Example: Wall type 1, 2, 3, 4, etc...This reference is listed on a seperate sheet that shows "wall details", or "wall construction details", or "wall types".

Then, on that other plan sheet, the reference title is listed again, with the corresponding wall profile or elevation shown in greater detail, with more description.


----------



## Termite (Apr 13, 2008)

Many architects will specifically call out walls of unusual heights right on the plan where the wall is shown as well.


----------



## bjbatlanta (Jul 16, 2008)

Have seen it done both ways and it's nice to have it right there on the plan page when you're actually building the walls.
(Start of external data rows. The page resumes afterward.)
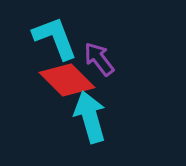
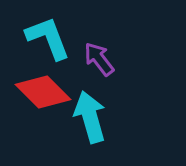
cyan L-shape: moved 7 px left
red diamond: moved 24 px left, 12 px down
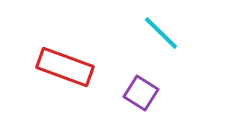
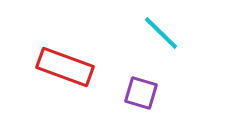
purple square: rotated 16 degrees counterclockwise
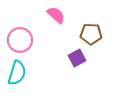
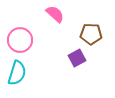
pink semicircle: moved 1 px left, 1 px up
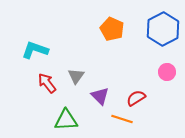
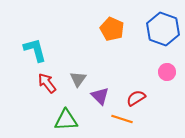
blue hexagon: rotated 12 degrees counterclockwise
cyan L-shape: rotated 56 degrees clockwise
gray triangle: moved 2 px right, 3 px down
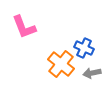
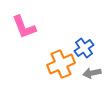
blue cross: rotated 30 degrees clockwise
orange cross: rotated 28 degrees clockwise
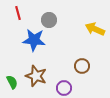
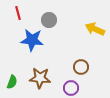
blue star: moved 2 px left
brown circle: moved 1 px left, 1 px down
brown star: moved 4 px right, 2 px down; rotated 15 degrees counterclockwise
green semicircle: rotated 48 degrees clockwise
purple circle: moved 7 px right
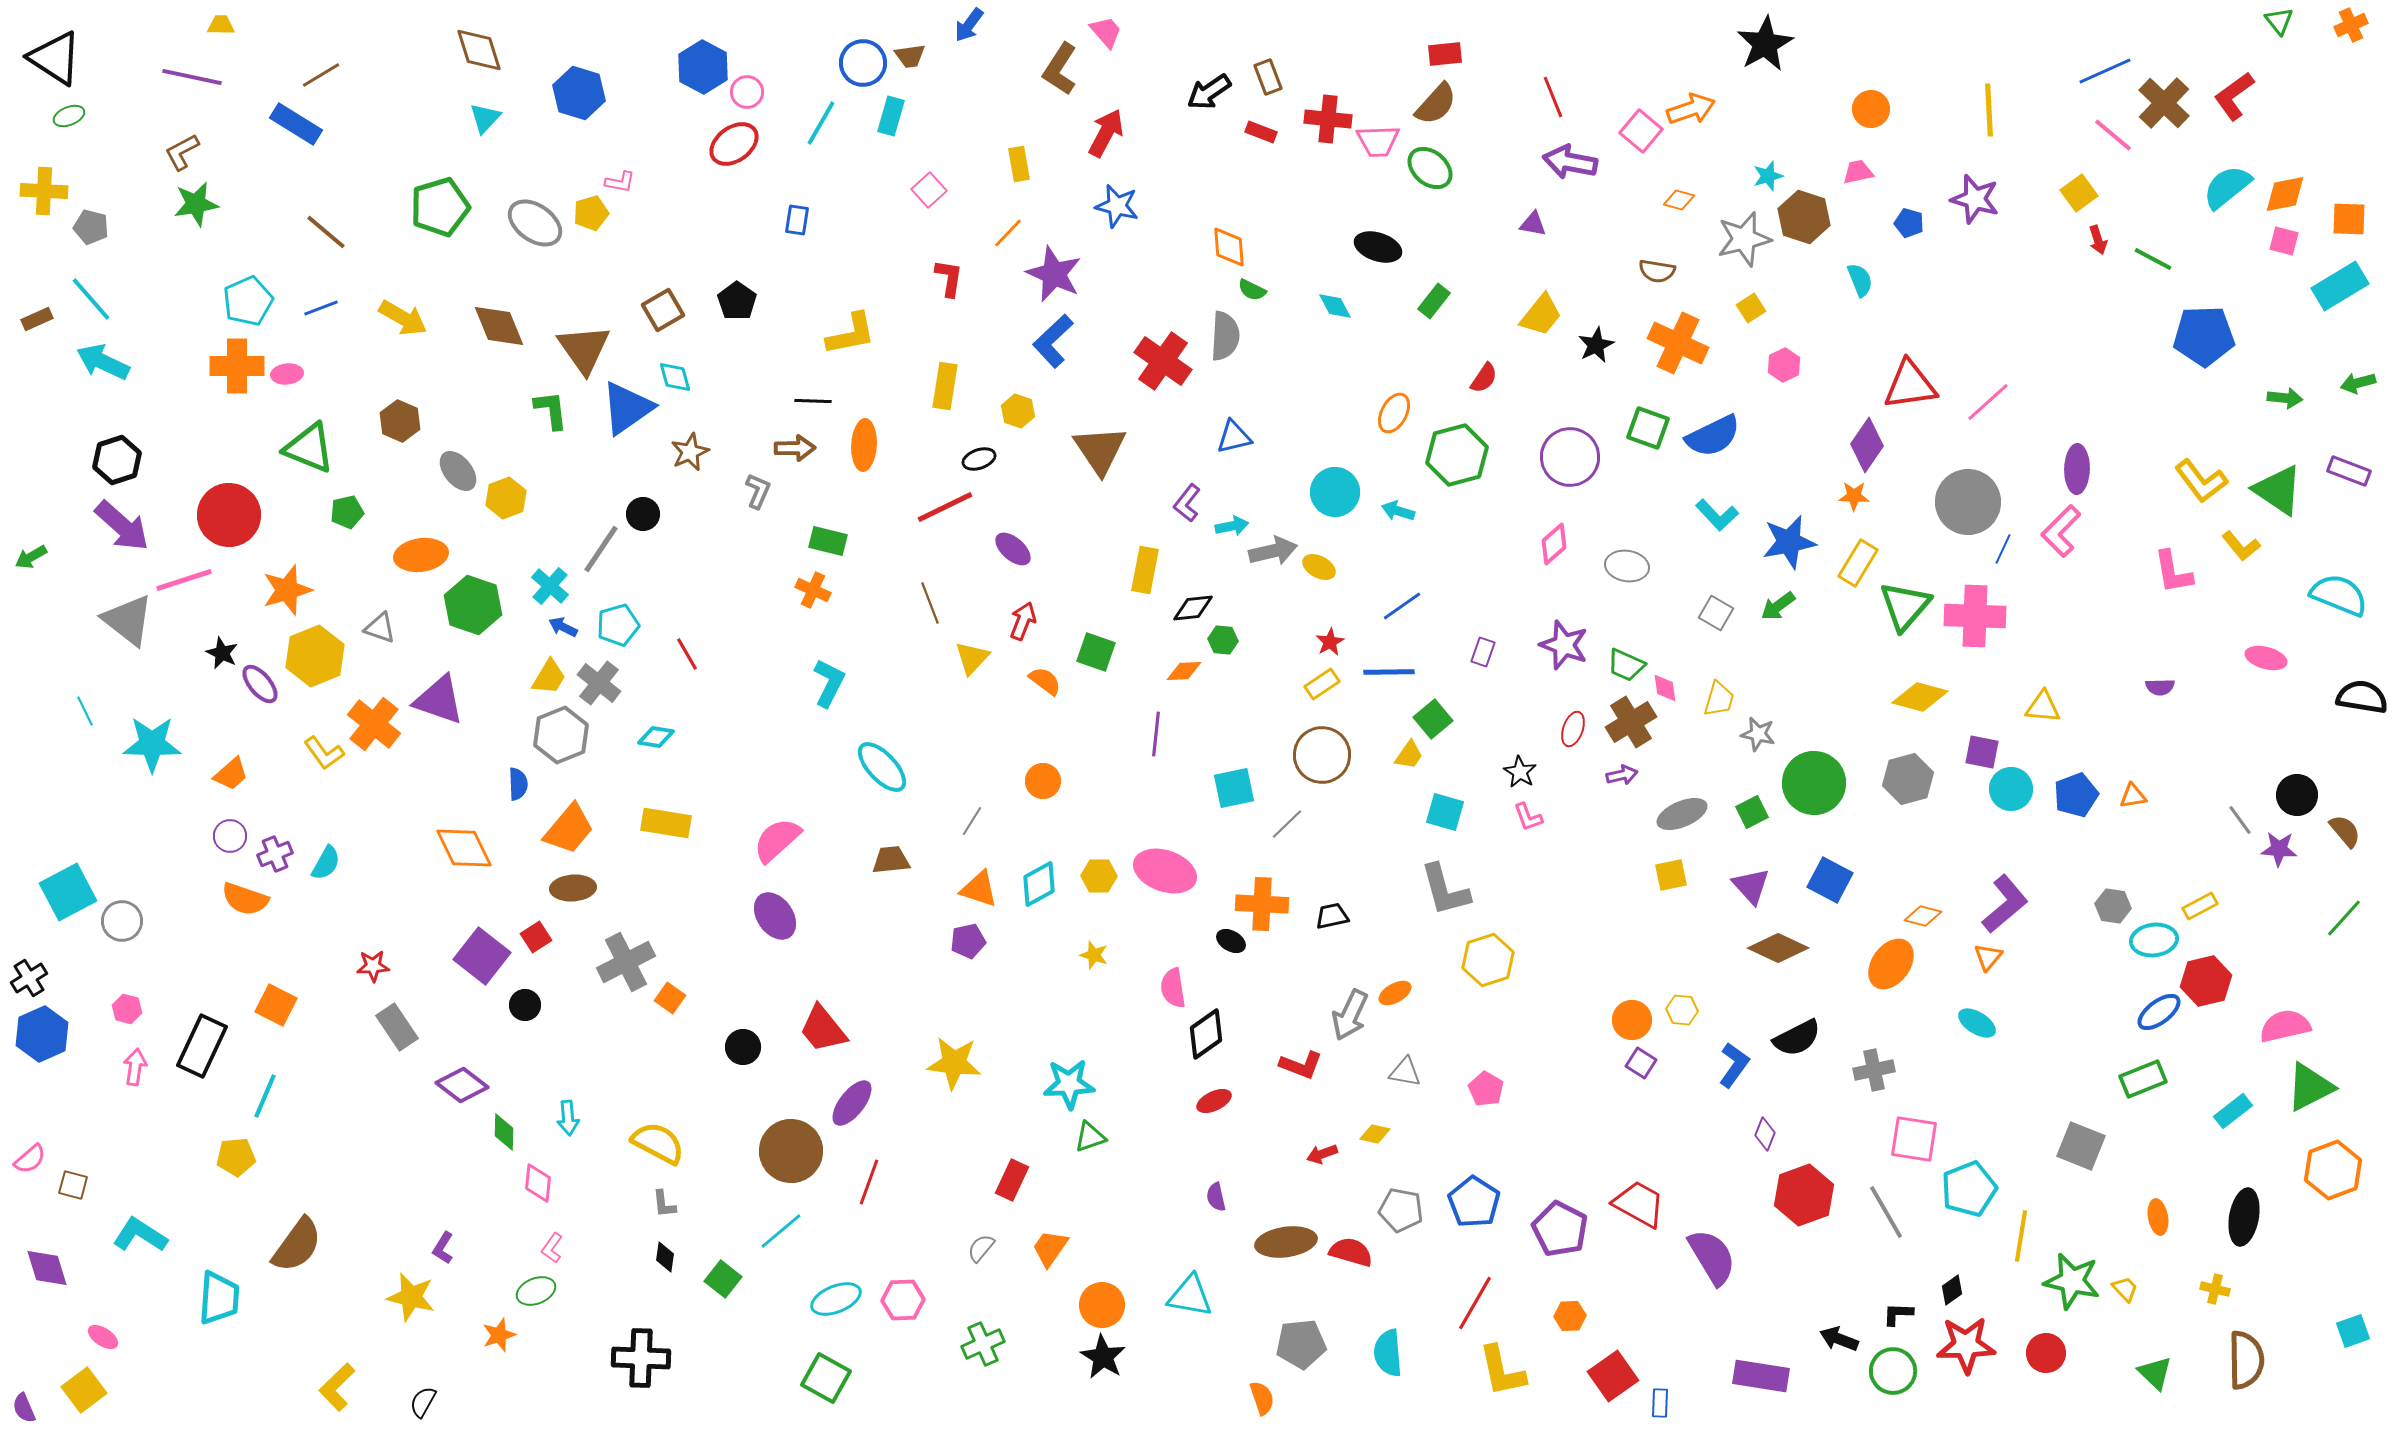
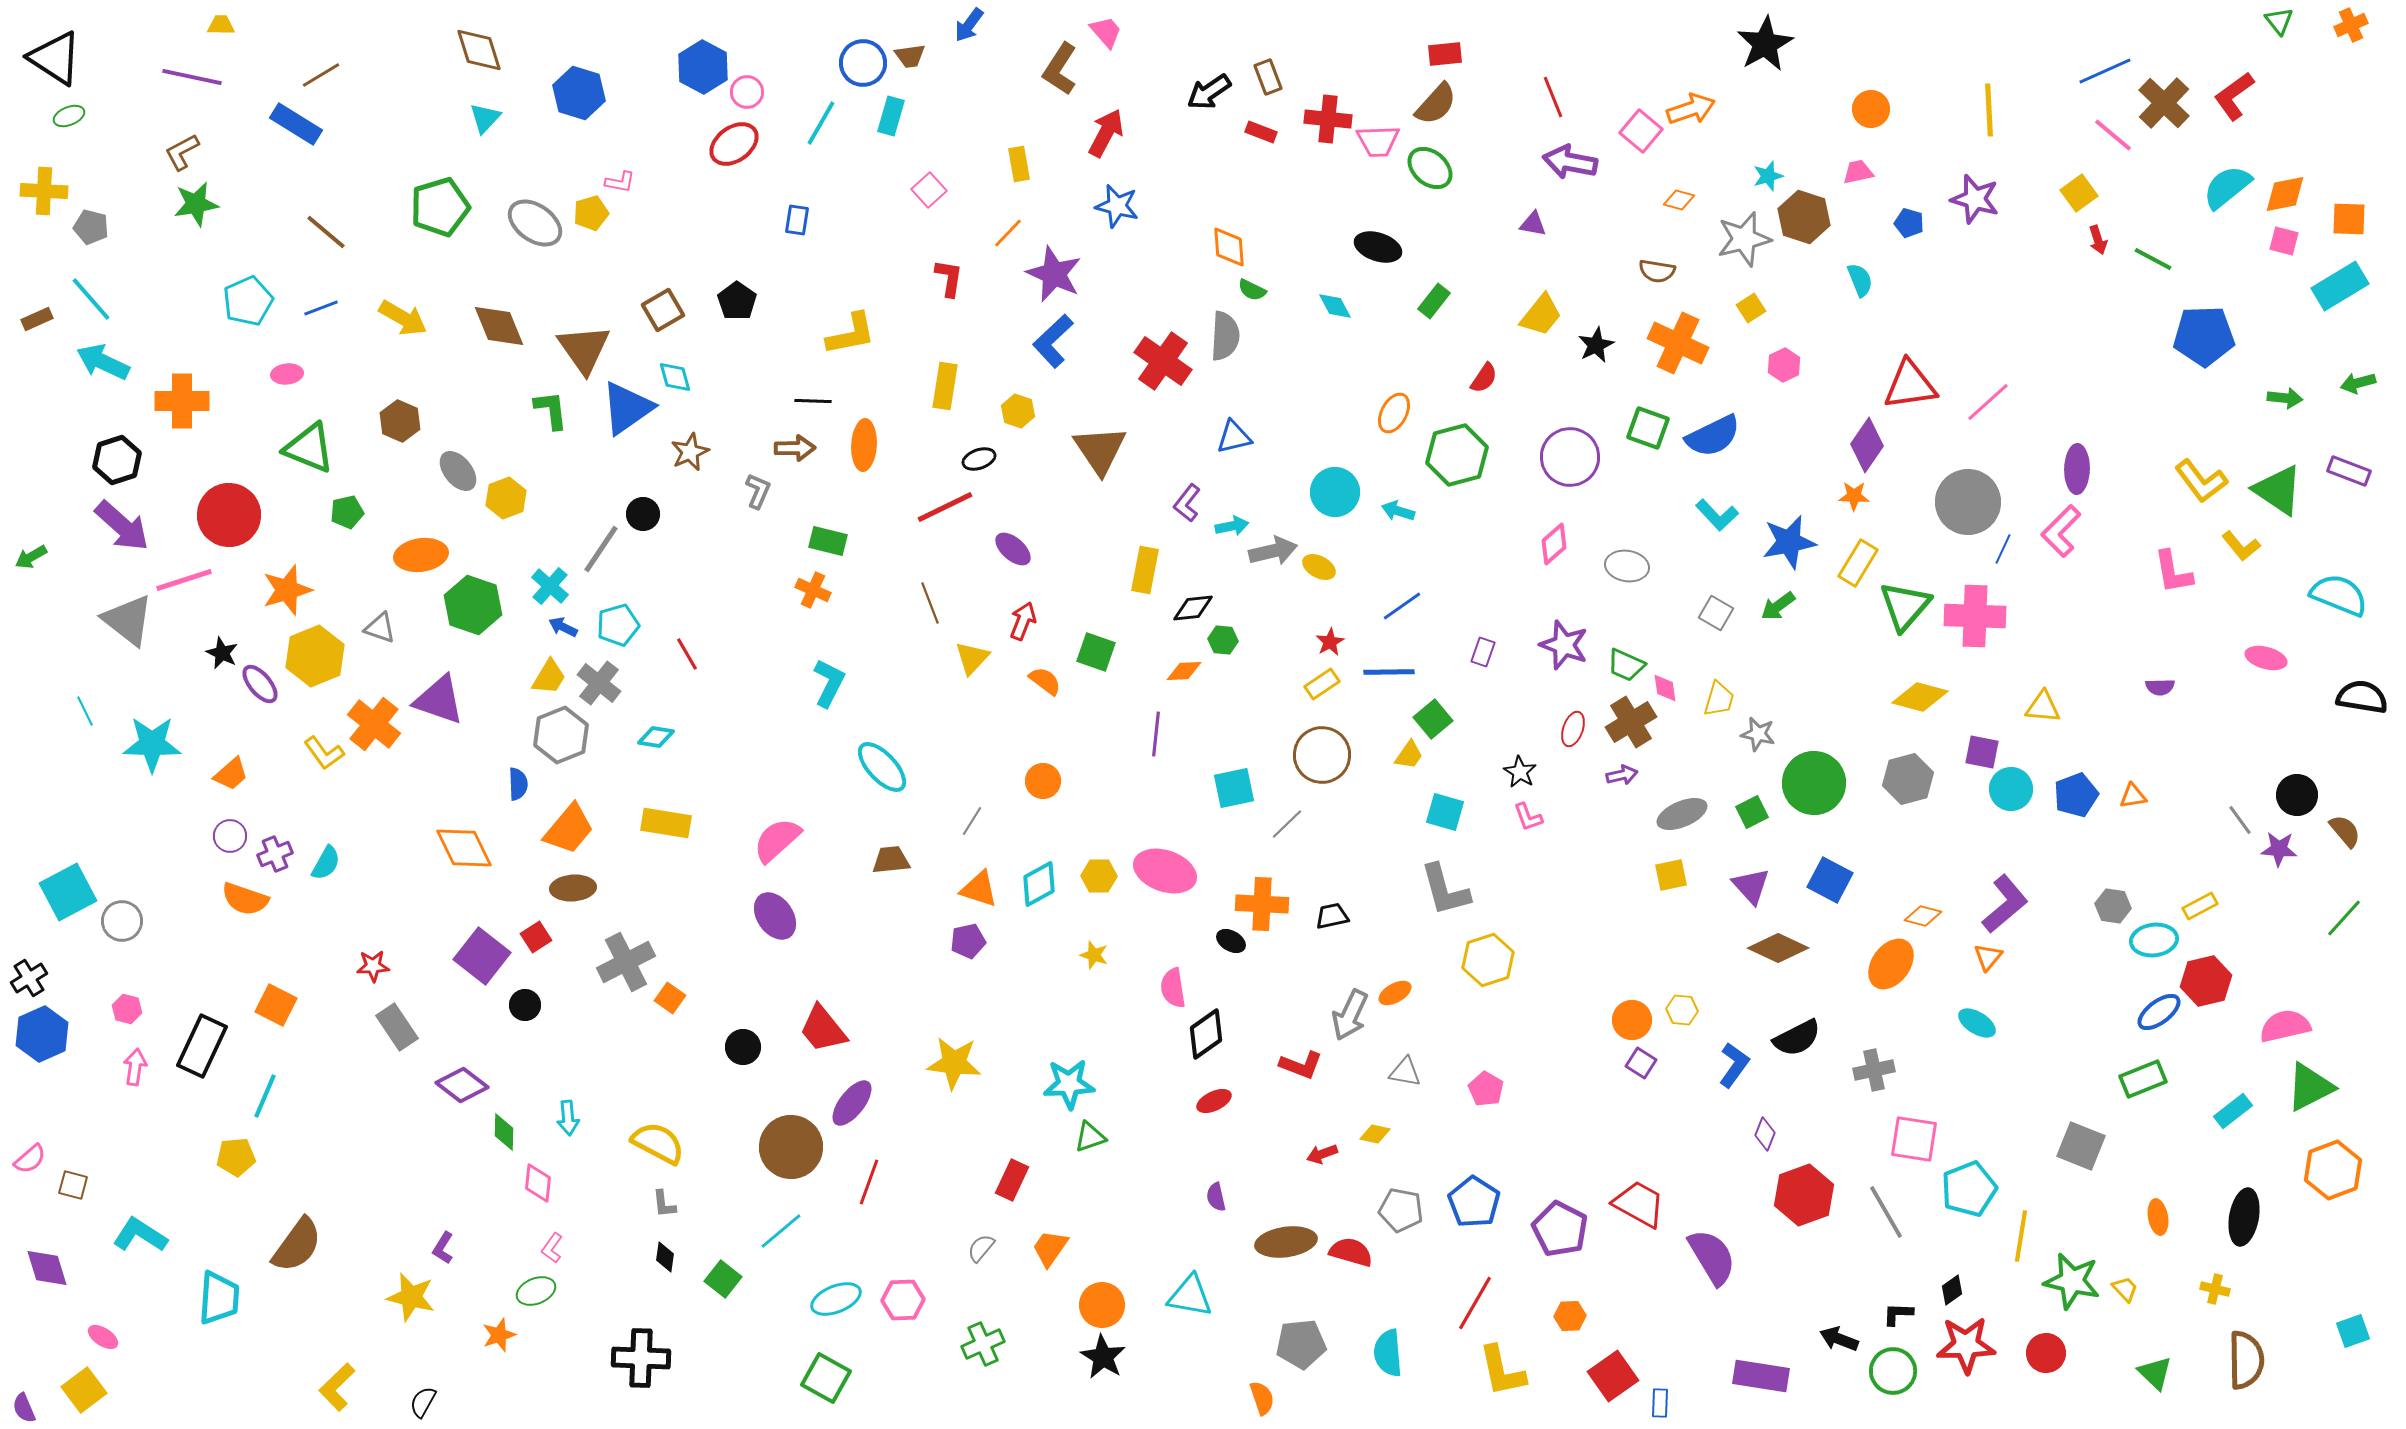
orange cross at (237, 366): moved 55 px left, 35 px down
brown circle at (791, 1151): moved 4 px up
Not as much searching for details while you're striving for production.


----------



## Termite (Apr 13, 2008)

Nothing I hate more than CAD draftsmen and architects that insist on referencing everything with a number instead of doing the normal "double 2x10's at 16"oc" or "4'-6" tall wall", etc. You have to then go to the index of number to see what it means. On commercial plans it can make you want to tear your hair out.


----------



## bjbatlanta (Jul 16, 2008)

AMEN to that!!


----------